Design note: A general note on design philosophy: users and developers will notice some additional complexity within the build mechanism for the DM option. There is a conservation of complexity principle at work here: we avoided introducing changes for DM parallelism (message passing, loop and data restructuring, etc.) into the MM5 Fortran source by transferring it, instead, to a library (RSL), a source translator (FLIC), and into the MM5 build mechanism. Thus, the changes for DM parallelism are effected automatically and transparently to the source code in a series of precompilation steps, without the necessity of a separate version of the model source code. Most of the complexity of the DM parallel build mechanism has been hidden from users within several commands that are close in look and usage to the commands that are used to build the non-DM version of MM5. Even so, some knowledge of what is going on behind the scenes when the model is built is important and is provided in the discussion that follows.

There are several DM-specific options to the "make" command. The command "make mpp" is used to build the model and this command is analogous to just typing "make" to build the non-DM version.

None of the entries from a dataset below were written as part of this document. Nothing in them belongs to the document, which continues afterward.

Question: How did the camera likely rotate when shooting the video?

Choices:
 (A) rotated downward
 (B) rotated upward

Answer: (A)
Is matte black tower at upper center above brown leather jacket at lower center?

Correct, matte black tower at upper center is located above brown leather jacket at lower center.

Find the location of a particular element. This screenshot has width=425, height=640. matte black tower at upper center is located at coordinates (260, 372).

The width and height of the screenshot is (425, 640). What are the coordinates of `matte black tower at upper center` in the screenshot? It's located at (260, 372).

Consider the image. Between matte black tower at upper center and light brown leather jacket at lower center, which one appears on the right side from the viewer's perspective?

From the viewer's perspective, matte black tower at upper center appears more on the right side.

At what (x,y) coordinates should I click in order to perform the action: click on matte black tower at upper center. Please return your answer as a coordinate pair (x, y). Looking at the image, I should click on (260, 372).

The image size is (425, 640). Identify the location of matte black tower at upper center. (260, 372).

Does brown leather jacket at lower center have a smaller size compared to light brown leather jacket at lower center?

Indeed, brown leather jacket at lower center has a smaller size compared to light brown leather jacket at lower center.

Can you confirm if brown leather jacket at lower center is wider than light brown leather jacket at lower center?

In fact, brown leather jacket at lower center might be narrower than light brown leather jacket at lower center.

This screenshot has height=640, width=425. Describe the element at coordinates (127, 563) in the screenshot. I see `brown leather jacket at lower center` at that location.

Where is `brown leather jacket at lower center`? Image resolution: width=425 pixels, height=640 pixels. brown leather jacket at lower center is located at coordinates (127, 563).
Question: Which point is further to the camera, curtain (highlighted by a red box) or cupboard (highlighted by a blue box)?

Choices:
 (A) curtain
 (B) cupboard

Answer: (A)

The command "make mpclean" is used to put the code back to a non-configured state by deleting object (.o) files from the source tree; it is analogous to the "make clean" command for the non-DM version. The command "make uninstall" is unique to the DM version of

the model, and it is used to return the code to a pristine, more or less as-downloaded state.

Command: make mpp

The "make mpp" command builds (compiles) the model based on the settings in the configure.user file and places the resulting executable, mm5.mpp, in the directory named Run in the top-level MM5 directory. The first time after unarchiving the MM5.TAR.gz and MPP.TAR.gz files into the MM5 directory, the "make mpp" command installs software needed by the DM version in the directory named MPP in the MM5 directory prior to building the model. It also sets up the

MPP/build directory and creates symbolic links to MM5 source files in the other directories of the MM5 source tree. The DM code is compiled only in the MPP/build directory, not in the various subdirectories of the MM5 source tree, where the non-DM version is compiled. This, and

the fact that the executable file has a different name from the non-DM version, allows both the DM and non-DM versions of the model to be compiled and coexist within the same MM5 directory. Subsequent invocations of "make mpp" will only recompile the model and not re-install the MPP software.

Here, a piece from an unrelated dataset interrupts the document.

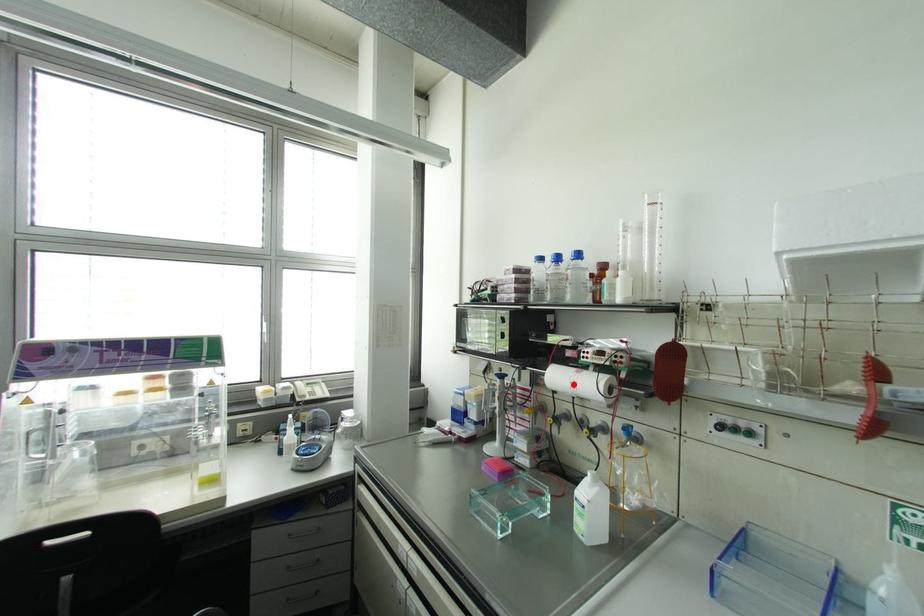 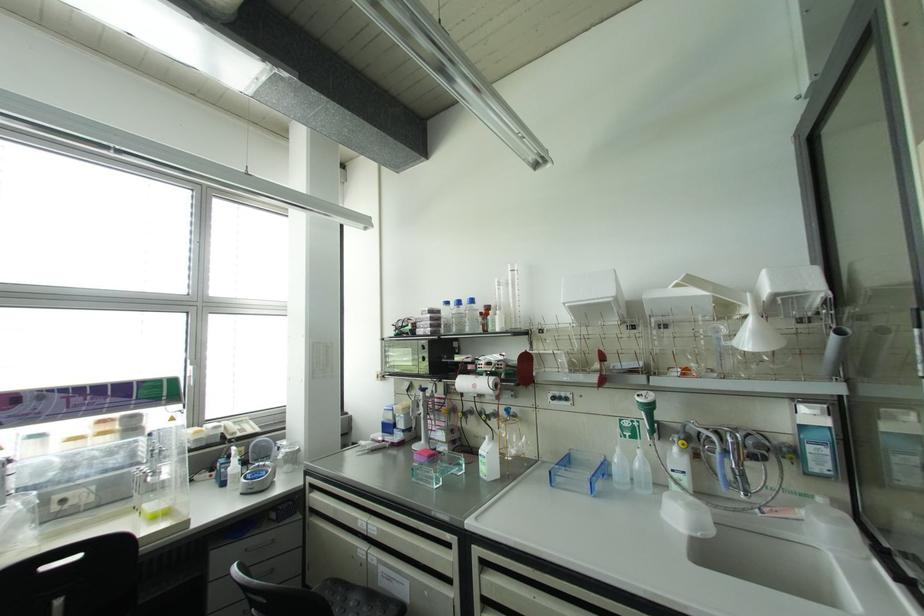 Question: I am providing you with two images of the same scene from different viewpoints. A red point is marked on the first image. Is the red point's position out of view in image 2?

Choices:
 (A) Yes
 (B) No

Answer: (B)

Prior to compilation, the MPP/build directory will contain a Makefile.RSL and a large number of files, actually symbolic links, with names that end in .F and a few that end in .c .

Note to programmers and developers: since these are symbolic links you may either edit the source files in their local directory (e.g. dynamics/nonhydro/solve3.F) or through the symbolic link (MPP/build/solve3.F). After compilation, the directory will also contain the intermediate object files with names that end in .o. The "make mpp" command will only recompile files that have been touched since their corresponding .o file was compiled. For debugging purposes, it is possible to also have the .f files retained in the MPP/build directory. To do this, uncomment (remove the # character) from the line "# RM = echo" in the file MPP/build/Makefile.RSL (the file will only exist in this directory if the code has been made using "make mpp" once). This will prevent intermediate files from being deleted between compiles.

Command: make mpclean

The "make mpclean" command is used to restore the model to a clean, un-compiled state. The "make mpclean" command causes all of the files ending with .o and any other intermediate files in the MPP/build directory to be removed. This should be done whenever the model is reconfigured in the configure.user file, prior to rebuilding the code with the "make mpp" command. Usually, when making code changes to MM5 source files, it is not necessary to "make mpclean" between each compile. However, any time code describing a COMMON block is altered, the model should be completely rebuilt using "make mpclean" first.

Command: make uninstall

The "make uninstall" command undoes what was done to install the DM option when the "make mpp" command was executed the first time. It uninstalls software needed by the DM option and it removes the MPP/build directory, including all symbolic links. The effect is to restore the code to an "as downloaded" state with respect to the DM option (it won't undo changes you've made to the configure.user file or to model source files). Because the installation of the DM option sets up some non-relative directory path information within the MPP directory, the "make uninstall" command should be used whenever the code is moved to a different directory. Otherwise, there are very few instances for which the "make uninstall" command is necessary; "make mpclean" will usually suffice.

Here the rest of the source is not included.